# What the exercise asks:
Look through the entries for the line containing "Look at this image. Segment liver.". Then output that line and every line after it, exactly, to the end.
Data provided Start Marker
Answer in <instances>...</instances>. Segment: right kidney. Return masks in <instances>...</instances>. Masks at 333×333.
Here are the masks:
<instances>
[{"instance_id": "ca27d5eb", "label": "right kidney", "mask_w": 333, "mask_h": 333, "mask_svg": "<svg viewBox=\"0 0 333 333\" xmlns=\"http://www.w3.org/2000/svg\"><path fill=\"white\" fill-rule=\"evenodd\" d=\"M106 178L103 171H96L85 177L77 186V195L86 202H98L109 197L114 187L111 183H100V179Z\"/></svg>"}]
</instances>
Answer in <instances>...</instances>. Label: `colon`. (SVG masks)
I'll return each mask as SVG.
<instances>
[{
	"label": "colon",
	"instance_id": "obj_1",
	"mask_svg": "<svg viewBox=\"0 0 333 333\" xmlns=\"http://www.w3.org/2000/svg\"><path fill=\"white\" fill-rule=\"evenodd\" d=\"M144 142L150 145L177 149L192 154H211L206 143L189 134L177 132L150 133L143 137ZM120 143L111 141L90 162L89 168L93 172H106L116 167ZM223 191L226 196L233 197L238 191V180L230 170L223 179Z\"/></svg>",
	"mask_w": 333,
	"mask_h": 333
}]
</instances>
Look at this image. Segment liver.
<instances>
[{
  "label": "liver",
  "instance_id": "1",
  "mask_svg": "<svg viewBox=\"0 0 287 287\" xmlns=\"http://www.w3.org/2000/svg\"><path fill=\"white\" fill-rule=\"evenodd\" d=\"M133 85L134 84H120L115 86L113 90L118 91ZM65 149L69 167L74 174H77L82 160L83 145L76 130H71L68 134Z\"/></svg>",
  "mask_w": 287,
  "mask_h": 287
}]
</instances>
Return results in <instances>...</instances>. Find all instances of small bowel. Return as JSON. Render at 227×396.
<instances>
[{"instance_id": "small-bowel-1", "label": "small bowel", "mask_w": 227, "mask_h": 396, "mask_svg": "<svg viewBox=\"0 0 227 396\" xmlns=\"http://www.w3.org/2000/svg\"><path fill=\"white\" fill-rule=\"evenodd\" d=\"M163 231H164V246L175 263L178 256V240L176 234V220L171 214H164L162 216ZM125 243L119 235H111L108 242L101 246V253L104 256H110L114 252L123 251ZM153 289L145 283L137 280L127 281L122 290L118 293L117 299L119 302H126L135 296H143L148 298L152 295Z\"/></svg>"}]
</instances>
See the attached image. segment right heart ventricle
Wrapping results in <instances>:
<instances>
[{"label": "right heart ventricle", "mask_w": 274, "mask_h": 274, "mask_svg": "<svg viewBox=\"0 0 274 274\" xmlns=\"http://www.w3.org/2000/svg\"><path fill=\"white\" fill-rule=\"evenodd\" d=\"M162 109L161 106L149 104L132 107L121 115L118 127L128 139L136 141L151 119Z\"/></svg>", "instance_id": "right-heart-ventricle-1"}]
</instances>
Data provided End Marker
# Final answer:
Look at this image. Segment liver.
<instances>
[{
  "label": "liver",
  "instance_id": "1",
  "mask_svg": "<svg viewBox=\"0 0 287 287\" xmlns=\"http://www.w3.org/2000/svg\"><path fill=\"white\" fill-rule=\"evenodd\" d=\"M133 85L134 84H120L115 86L113 90L118 91ZM65 149L69 167L74 174H77L82 160L83 145L76 130H71L68 134Z\"/></svg>",
  "mask_w": 287,
  "mask_h": 287
}]
</instances>
Return results in <instances>...</instances>. Find all instances of small bowel. Return as JSON. Render at 227×396.
<instances>
[{"instance_id": "small-bowel-1", "label": "small bowel", "mask_w": 227, "mask_h": 396, "mask_svg": "<svg viewBox=\"0 0 227 396\" xmlns=\"http://www.w3.org/2000/svg\"><path fill=\"white\" fill-rule=\"evenodd\" d=\"M163 231H164V246L175 263L178 256V240L176 234V220L171 214H164L162 216ZM125 243L119 235H111L108 242L101 246V253L104 256H110L114 252L123 251ZM153 289L145 283L137 280L127 281L122 290L118 293L117 299L119 302H126L135 296H143L148 298L152 295Z\"/></svg>"}]
</instances>
See the attached image. segment right heart ventricle
Wrapping results in <instances>:
<instances>
[{"label": "right heart ventricle", "mask_w": 274, "mask_h": 274, "mask_svg": "<svg viewBox=\"0 0 274 274\" xmlns=\"http://www.w3.org/2000/svg\"><path fill=\"white\" fill-rule=\"evenodd\" d=\"M162 109L161 106L149 104L132 107L121 115L118 127L128 139L136 141L151 119Z\"/></svg>", "instance_id": "right-heart-ventricle-1"}]
</instances>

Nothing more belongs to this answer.